The Ulumbarra Foundation will formally launch tonight as part of the Capital Venues and Events season launch.
Originally proposed in March, the new charity is independent to the Bendigo council and plans to remove barriers to funding that come from being part of a government body.
Chair of the Ulumbarra Foundation, Gordon McKern, said one of the foundation’s first tasks would be to set up funding policies to help consider where and how funds would be directed to programs.
“There are certainly avenues (we can take) for supporting concerts and artists but we also want to encourage people to visit the theatre,” he said.

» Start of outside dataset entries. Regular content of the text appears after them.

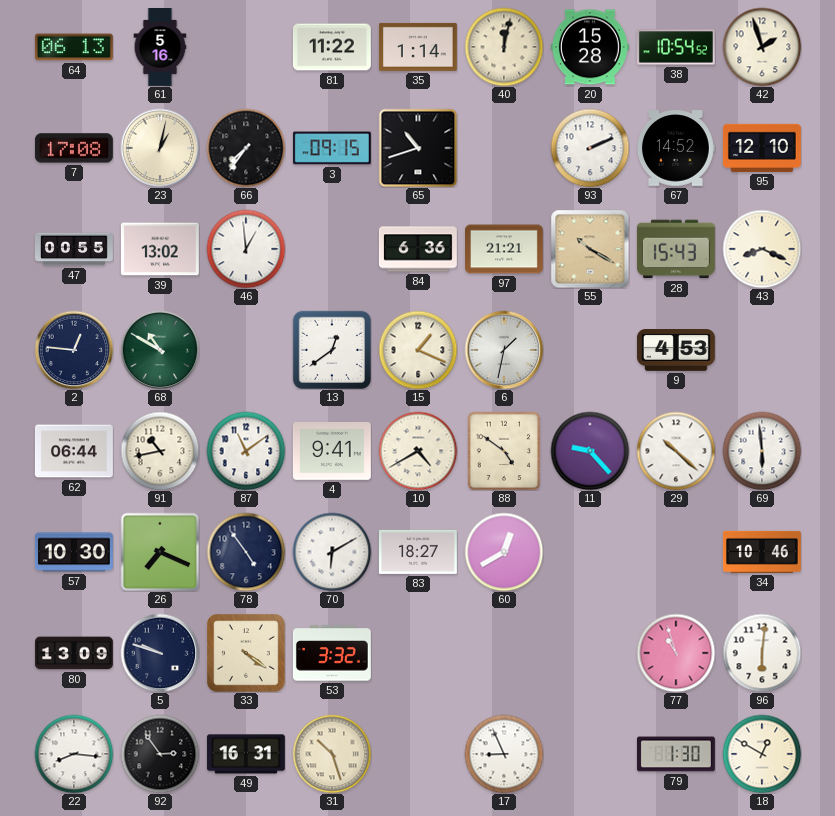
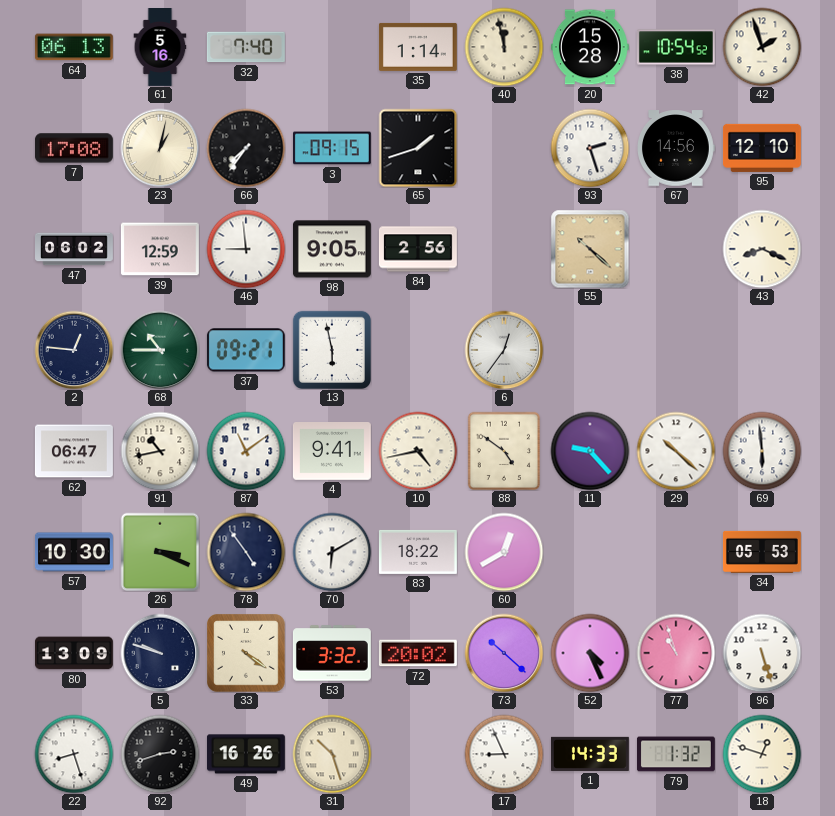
32: none -> 7:40
81: 11:22 -> none
40: 12:02 -> 11:58
65: 10:42 -> 1:42
93: 2:11 -> 2:27
67: 14:52 -> 14:56
47: 00:55 -> 06:02
39: 13:02 -> 12:59
46: 12:59 -> 8:59
98: none -> 9:05
84: 6:36 -> 2:56
97: 21:21 -> none
55: 10:20 -> 10:22
28: 15:43 -> none
68: 10:50 -> 10:45
37: none -> 09:21
13: 12:39 -> 5:58
15: 1:19 -> none
6: 1:32 -> 12:36
9: 4:53 -> none
62: 06:44 -> 06:47
10: 4:40 -> 4:43
26: 7:19 -> 3:19
83: 18:27 -> 18:22
34: 10:46 -> 05:53
72: none -> 20:02
73: none -> 10:22
52: none -> 4:26
96: 6:01 -> 5:27
22: 8:16 -> 8:27
92: 2:54 -> 2:42
49: 16:31 -> 16:26
1: none -> 14:33
79: 1:30 -> 1:32
18: 12:50 -> 12:48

“The arts and culture scene in Bendigo during the past 10 to 15 years has progressed rapidly.
“Even from an economic view, we bring thousands of visitors from Melbourne for the theatres and galleries, and also employ quite a few people. There is an opportunity for growth in that regard as well.”
As part of the launch of the Ulumbarra Foundation, the board has an initial project inviting donors and sponsors to contribute $2000 to become a founding member. The Founding 50 campaign is winning support.
“We hoped to attract an inaugural donor group and have been overwhelmed with the level of interest,” Mr McKern said.
“We are starting a whole new stream rather than continuing the stream that helped with construction,” he said.
“I am very confident in my mind that the patrons benefactors, sponsors and supporters of the theatre will continue to support it.”
Capital Venues and Events manager David Lloyd said theatres had traditionally enjoyed strong community support, but Ulumbarra had brought out a new following.
“There has already been a real generosity from the community wanting to give to the program and venue,” he said.
Mr Lloyd said he would like to see funds raised by the Ulumbarra Foundation used well in central Victoria.
“We want activities based in central Victoria with a focus on performing arts and feel there is an opportunity to connect young people into what we do,” he said.
“There are programs that generate interest with younger audiences and hopefully we can make venues as accessible as possible.”
By making the venues and programs more accessible to the broader community, Mr Lloyd hoped some people would see performing arts as a recreation rather than an occupation.
“One of things we have talked about is the idea of ‘paying it forward’ where you buy yourself a seat or ticket to a show and donate the value of another seat (for a future show) for someone who might not be able to come,’ he said.
“We are also hoping that we fund workshops when organisations like dance companies visit.
“One other really important part is about reaching beyond the venues to smaller towns.
“That accessibility would involve a program going to a community rather than a community coming to Bendigo. We are doing that now but can certainly do more.”